Только два человека попытались заговорить с ним. Одним из них был слабый поэт по имени Альфред Пуссен, который приехал в Париж за наследством и пытался войти в литературный мир. Рембо напугал его выражением «брутальной раздраженности» на лице, которое Пуссен запомнил на всю свою жизнь[500].

Другой из тех, кто пытался завести разговор, мгновенно стал приятелем[501]. Поэт Жермен Нуво был невысоким коренастым провансальцем с красивым лицом и приятной привычкой осторожно противоречить всему сказанному, в надежде найти более интересный угол зрения. Он был на три года старше Рембо. Хотя Нуво успел растратить небольшое наследство, он не проявлял никаких признаков желания найти работу.

Вместе с Раулем Поншоном и Жаном Ришпеном, которые получили копии «Одного лета в аду», Нуво принадлежал к небольшой группе, которая называла себя Les Vivants («Живыми»), в отличие от мумифицированных парнасцев, или, как Рембо, кажется, называет их в «Одном лете в аду», «друзьями смерти»[502]. Нуво читал удивительные стихи, которые циркулировали в Латинском квартале («Офелия», «Искательницы вшей» и, возможно, «Гласные»), и был одним из первых подражателей Рембо – что доказывает, что Рембо знал, задолго до того, как покинул Европу, что у него есть «ученики»[503].

Рембо отказывался обсуждать стихи, которые он написал в шестнадцать лет. Вместо этого он говорил о волшебной стране туманов по ту сторону канала, где люди более «интеллигентны», где практически невозможно заскучать. Видя в Нуво замену Верлену, он продал свою идею провести сезон в Англии, и Нуво согласился присоединиться к нему в его следующей экспедиции.

Когда Жан Ришпен услышал, что Нуво познакомился с homme fatal[504], то забеспокоился: «Энергичный, смелый и блестящий Рембо, который был гораздо более известен в то время своими приключениями с Верленом, чем своими произведениями, – вскоре обрел очевидную власть над Нуво. Слабая и возбудимая личность, Нуво имел нервный темперамент чувственной женщины, которая находит силу неотразимой»[505].

Подготовив, таким образом, очередное приключение, «неотразимый» Рембо возвращается в Шарлевиль, чтобы переждать зиму.

Ближайшие пять месяцев были бессодержательны. Рембо, наверное, работал над стихами в прозе «Озарения». Он рисовал свои образы на фоне знакомого пейзажа, используя грамматические конструкции, которые звучат так, будто они могли когда-то нести простые аргументы:

«Надо идти по красной дороге, чтобы добраться до безлюдной корчмы. Замок предназначен к продаже. – Ключ от церкви кюре, должно быть, унес. – Пустуют сторожки около парка. Изгородь так высока, что видны лишь вершины деревьев.

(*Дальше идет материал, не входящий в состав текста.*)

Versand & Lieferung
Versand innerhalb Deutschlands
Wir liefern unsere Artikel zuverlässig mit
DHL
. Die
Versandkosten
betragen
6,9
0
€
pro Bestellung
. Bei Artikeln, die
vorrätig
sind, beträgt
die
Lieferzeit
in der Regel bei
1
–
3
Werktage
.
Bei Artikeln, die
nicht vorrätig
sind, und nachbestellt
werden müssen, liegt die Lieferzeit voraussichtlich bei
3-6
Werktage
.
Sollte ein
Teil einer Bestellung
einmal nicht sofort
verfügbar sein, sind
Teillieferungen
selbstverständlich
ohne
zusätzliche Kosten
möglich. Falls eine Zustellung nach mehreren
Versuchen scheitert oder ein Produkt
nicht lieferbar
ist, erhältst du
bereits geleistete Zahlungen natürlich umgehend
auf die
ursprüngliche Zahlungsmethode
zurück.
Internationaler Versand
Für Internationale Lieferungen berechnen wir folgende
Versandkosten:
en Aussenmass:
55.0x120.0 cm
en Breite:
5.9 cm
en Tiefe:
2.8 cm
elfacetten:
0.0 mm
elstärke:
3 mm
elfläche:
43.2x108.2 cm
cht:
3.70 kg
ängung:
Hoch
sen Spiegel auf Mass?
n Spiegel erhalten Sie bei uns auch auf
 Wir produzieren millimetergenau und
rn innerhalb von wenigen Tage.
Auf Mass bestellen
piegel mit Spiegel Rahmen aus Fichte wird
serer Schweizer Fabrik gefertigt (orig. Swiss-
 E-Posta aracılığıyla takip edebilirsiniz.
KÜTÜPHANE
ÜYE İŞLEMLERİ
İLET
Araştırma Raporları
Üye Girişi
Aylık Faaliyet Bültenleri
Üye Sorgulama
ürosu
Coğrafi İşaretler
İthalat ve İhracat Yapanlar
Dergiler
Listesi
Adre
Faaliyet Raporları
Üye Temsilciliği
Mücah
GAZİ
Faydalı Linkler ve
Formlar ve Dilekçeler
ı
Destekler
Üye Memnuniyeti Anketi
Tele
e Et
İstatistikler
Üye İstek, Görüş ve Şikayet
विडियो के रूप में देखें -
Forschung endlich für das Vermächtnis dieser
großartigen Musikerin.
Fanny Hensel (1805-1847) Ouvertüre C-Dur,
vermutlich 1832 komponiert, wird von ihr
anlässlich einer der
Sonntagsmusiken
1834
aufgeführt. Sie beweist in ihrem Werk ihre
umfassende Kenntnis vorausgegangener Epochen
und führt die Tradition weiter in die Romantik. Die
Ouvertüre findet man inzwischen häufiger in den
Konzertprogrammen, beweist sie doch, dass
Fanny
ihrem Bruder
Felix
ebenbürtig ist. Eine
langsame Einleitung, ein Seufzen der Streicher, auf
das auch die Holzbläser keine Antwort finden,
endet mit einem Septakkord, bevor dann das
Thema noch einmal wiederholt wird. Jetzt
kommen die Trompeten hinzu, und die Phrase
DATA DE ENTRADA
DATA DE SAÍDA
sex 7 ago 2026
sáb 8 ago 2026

Впрочем, не на что там посмотреть».

(«Детство»)

«Я не жалею о прежнем участии в благословенном веселье: трезвый воздух этой терпкой деревни энергично питает ужасный мой скептицизм. Но так как скептицизм этот ныне не может найти применения, а сам он предан новым волненьям, – то не ожидаю своего превращения в бесконечно злого безумца».

(«Жизни»)

Это была ничейная земля между философиями. Церковь заперта, святой праздник закончился, и «Сатана» пребывает в поисках новой работы. Оба отрывка имеют особый тон «терпения» и ожидания, что придает образам Рембо своеобразную неизбежность. В обнаруженной правке черновика «Одного лета в аду» он заменил «разрушительную ненасытность жизни» на «губительную силу», как если бы «ненасытность» и «сила» были синонимами, или как если бы просто аппетит был просто пропитанием.

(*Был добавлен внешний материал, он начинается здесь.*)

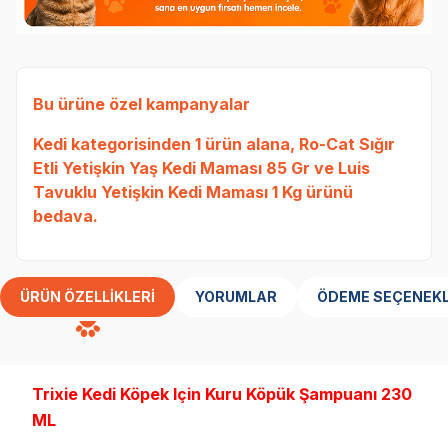
Bu ürüne özel kampanyalar
Kedi
kategorisinden 1 ürün alana,
Ro-Cat Sığır
Etli Yetişkin Yaş Kedi Maması 85 Gr
ve
Luis
Tavuklu Yetişkin Kedi Maması 1 Kg
ürünü
bedava.
ÜRÜN ÖZELLIKLERI
YORUMLAR
ÖDEME SEÇENEKL
Trixie Kedi Köpek Için Kuru Köpük Şampuanı 230
ML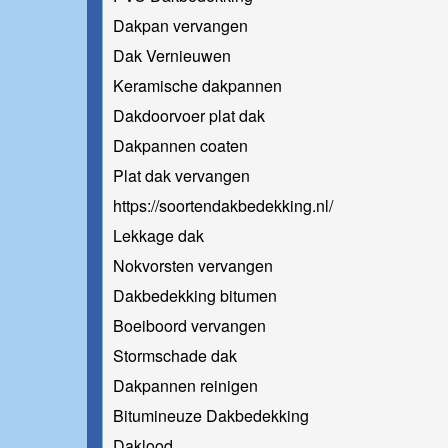
Dakpan vervangen
Dak Vernieuwen
Keramische dakpannen
Dakdoorvoer plat dak
Dakpannen coaten
Plat dak vervangen
https://soortendakbedekking.nl/
Lekkage dak
Nokvorsten vervangen
Dakbedekking bitumen
Boeiboord vervangen
Stormschade dak
Dakpannen reinigen
Bitumineuze Dakbedekking
Daklood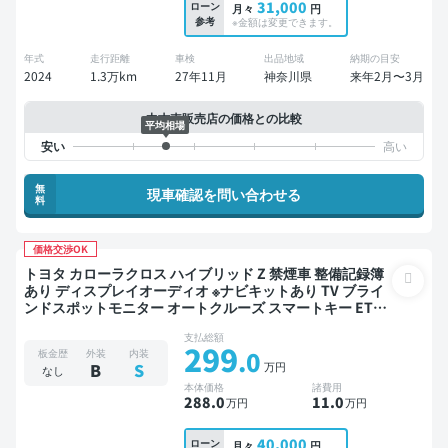
31,000
ローン
月々
円
参考
※金額は変更できます。
年式
走行距離
車検
出品地域
納期の目安
2024
1.3万km
27年11月
神奈川県
来年2月〜3月
中古車販売店の価格との比較
平均相場
無
現車確認を問い合わせる
料
価格交渉OK
トヨタ カローラクロス ハイブリッド Z 禁煙車 整備記録簿
あり ディスプレイオーディオ ※ナビキットあり TV ブライ
ンドスポットモニター オートクルーズ スマートキー ETC
電動バックドア バックモニター 全方位カメラ ドライブレ
支払総額
コーダー 衝突軽減
299
.0
板金歴
外装
内装
万円
B
S
なし
本体価格
諸費用
288
.0
11
.0
万円
万円
40,000
ローン
月々
円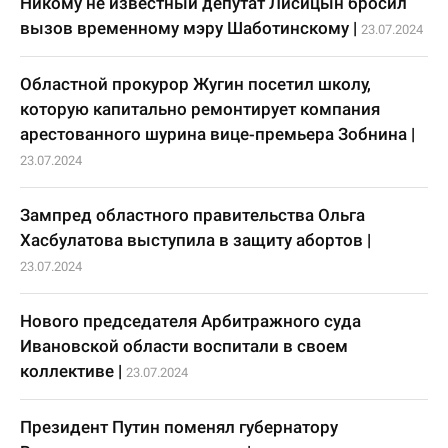
Никому не известный депутат Лисицын бросил
вызов временному мэру Шаботинскому
|
23.07.2024
Областной прокурор Жугин посетил школу,
которую капитально ремонтирует компания
арестованного шурина вице-премьера Зобнина
|
23.07.2024
Зампред областного правительства Ольга
Хасбулатова выступила в защиту абортов
|
23.07.2024
Нового председателя Арбитражного суда
Ивановской области воспитали в своем
коллективе
|
23.07.2024
Президент Путин поменял губернатору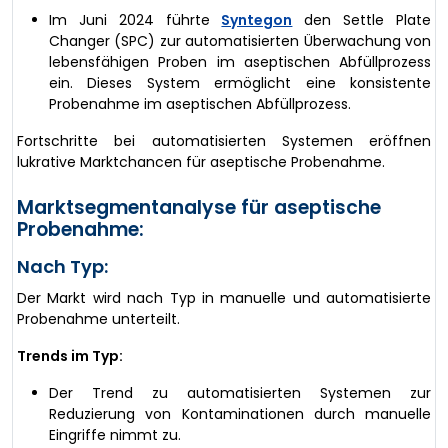
Im Juni 2024 führte
Syntegon
den Settle Plate
Changer (SPC) zur automatisierten Überwachung von
lebensfähigen Proben im aseptischen Abfüllprozess
ein. Dieses System ermöglicht eine konsistente
Probenahme im aseptischen Abfüllprozess.
Fortschritte bei automatisierten Systemen eröffnen
lukrative Marktchancen für aseptische Probenahme.
Marktsegmentanalyse für aseptische
Probenahme:
Nach Typ:
Der Markt wird nach Typ in manuelle und automatisierte
Probenahme unterteilt.
Trends im Typ:
Der Trend zu automatisierten Systemen zur
Reduzierung von Kontaminationen durch manuelle
Eingriffe nimmt zu.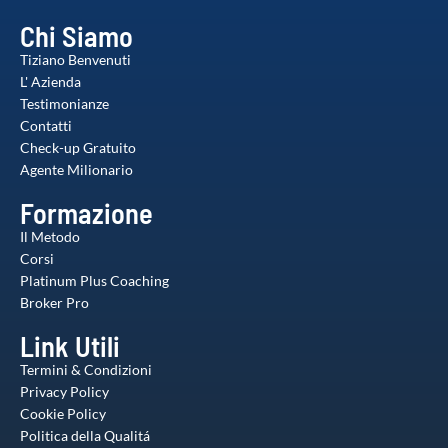
Chi Siamo
Tiziano Benvenuti
L' Azienda
Testimonianze
Contatti
Check-up Gratuito
Agente Milionario
Formazione
Il Metodo
Corsi
Platinum Plus Coaching
Broker Pro
Link Utili
Termini & Condizioni
Privacy Policy
Cookie Policy
Politica della Qualitá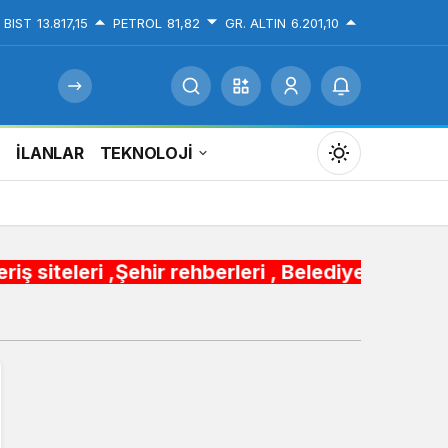
BIST
13.817,15
PETROL
81,82
GR. ALTIN
6.201,10
İ
İLANLAR
TEKNOLOJİ
Mod
değiştir
hir rehberleri , Belediye Otobüs,Metro,Tren sa
Gündüz Modu
Gündüz modunu seçin.
Gece Modu
Gece modunu seçin.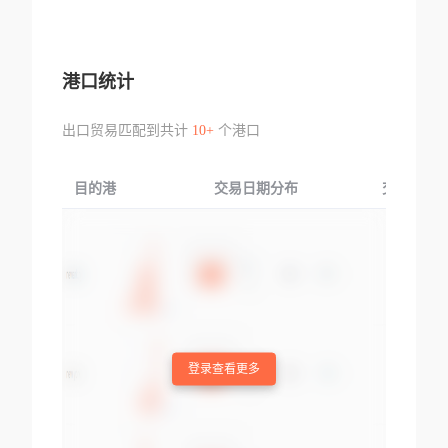
港口统计
出口贸易匹配到共计
10+
个港口
目的港
交易日期分布
交易产品
登录查看更多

Мадам Рембо написала Верлену в своем письме, что «человек, все пожелания которого гарантированы, а желания исполнены, конечно, не был бы счастлив». Уроки, полученные в детстве, как ни жестоки они были, всегда утешение. Рембо следовал заповедям своей матери так цепко, что большая часть его жизни выглядит погоней за несчастьями и разочарованиями. В течение последующих пяти лет он будет возвращаться в Шарлевиль или Рош каждую зиму. «…Меня устрашает зима, потому что зима – это время комфорта», – написал он в «Одном лете в аду». Но в доме матери было мало опасности, что он потеряет свою силу в комфорте или увидит все свои желания исполненными.

В этот момент жизнь Рембо делится на два возможных пути с вопросительным знаком на перепутье: пишет ли он что-то по-прежнему или «Одно лето в аду» станет его последним произведением?

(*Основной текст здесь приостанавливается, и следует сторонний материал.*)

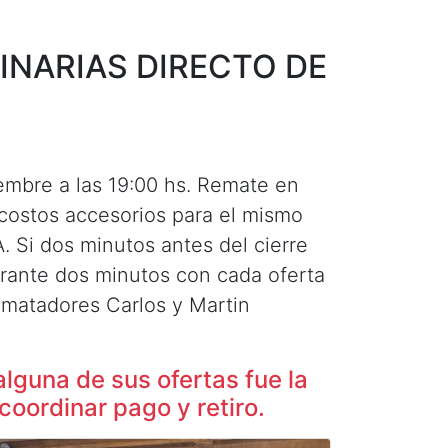
INARIAS DIRECTO DE
iembre a las 19:00 hs. Remate en
 costos accesorios para el mismo
. Si dos minutos antes del cierre
durante dos minutos con cada oferta
ematadores Carlos y Martin
alguna de sus ofertas fue la
coordinar pago y retiro.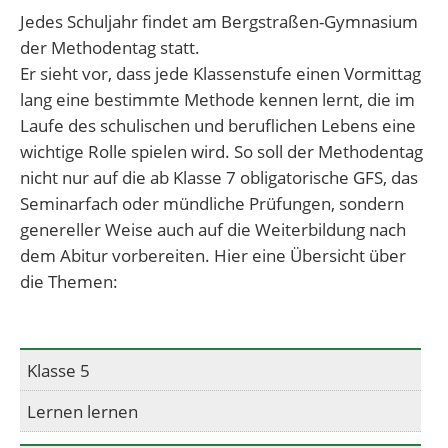
Jedes Schuljahr findet am Bergstraßen-Gymnasium
der Methodentag statt.
Er sieht vor, dass jede Klassenstufe einen Vormittag
lang eine bestimmte Methode kennen lernt, die im
Laufe des schulischen und beruflichen Lebens eine
wichtige Rolle spielen wird. So soll der Methodentag
nicht nur auf die ab Klasse 7 obligatorische GFS, das
Seminarfach oder mündliche Prüfungen, sondern
genereller Weise auch auf die Weiterbildung nach
dem Abitur vorbereiten. Hier eine Übersicht über
die Themen:
Klasse 5
Lernen lernen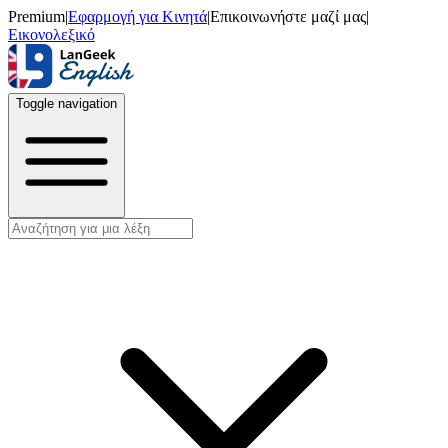
Premium
|
Εφαρμογή για Κινητά
|
Επικοινωνήστε μαζί μας
|
Εικονολεξικό
Toggle navigation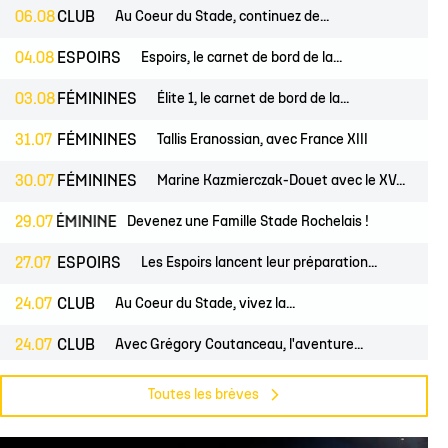
 14
tion Rugby Santé
Coloriages
École de Rugby
Catégorie U10
Jour de match
06.08
CLUB
Au Coeur du Stade, continuez de...
P 14
Liens Utiles
Contact Mécénat
Catégorie U8
Liens Utiles
04.08
ESPOIRS
Espoirs, le carnet de bord de la...
vestec Champions Cup
Catégorie U6
Accès au Stade
03.08
FÉMININES
Élite 1, le carnet de bord de la...
vestec Champions Cup
Nos stages d'été
31.07
FÉMININES
Tallis Eranossian, avec France XIII
éral
calendrier de la saison (ICAL)
30.07
FÉMININES
Marine Kazmierczak-Douet avec le XV...
S
29.07
FÉMININES
CLUB
Devenez une Famille Stade Rochelais !
27.07
ESPOIRS
Les Espoirs lancent leur préparation...
24.07
CLUB
Au Coeur du Stade, vivez la...
24.07
CLUB
Avec Grégory Coutanceau, l'aventure...
24.07
PROS
CLUB
Billetterie, les dates de mises en...
Toutes les brèves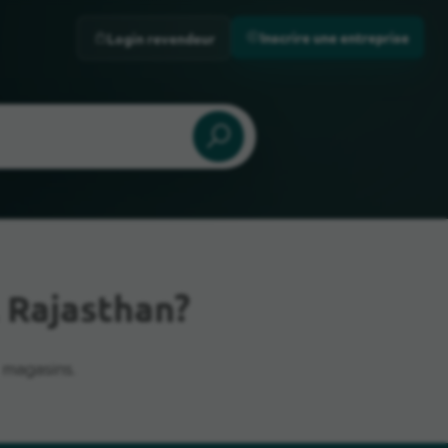
Inscrire une entreprise
Login revendeur
 Rajasthan?
 magasins.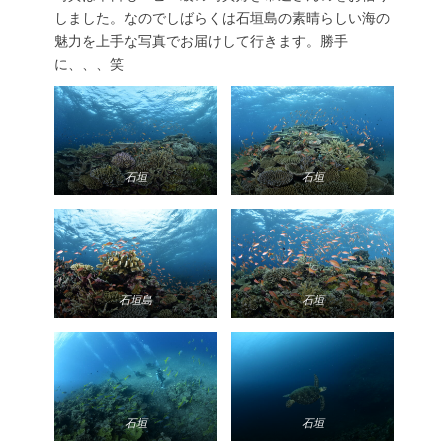
しました。なのでしばらくは石垣島の素晴らしい海の
魅力を上手な写真でお届けして行きます。勝手
に、、、笑
石垣
石垣
石垣島
石垣
石垣
石垣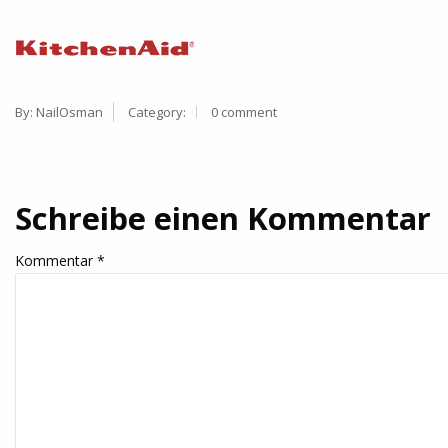
By:
NailOsman
Category:
0 comment
Schreibe einen Kommentar
Kommentar
*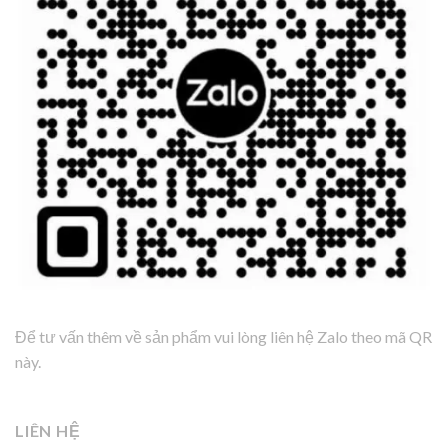
Để tư vấn thêm về sản phẩm vui lòng liên hệ Zalo theo mã QR
này.
LIÊN HỆ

Порядок, в котором были написаны «Одно лето в аду» и «Озарения», является предметом одних из самых продолжительных дебатов во французской литературе[506]. Справедливо сказать, что небольшое число исследователей творчества Рембо по-прежнему считают, что Рембо (а не «я» в его стихах) перестал писать в августе 1873 года[507]. После прочтения «Одного лета в аду» словно быстрый прыжок в тишину и, интерпретируя стихи Рембо как точный дневник его тогдашних мыслей, трудно примирить разум с медленным и тернистым спуском, даже если он интереснее в долгосрочной перспективе.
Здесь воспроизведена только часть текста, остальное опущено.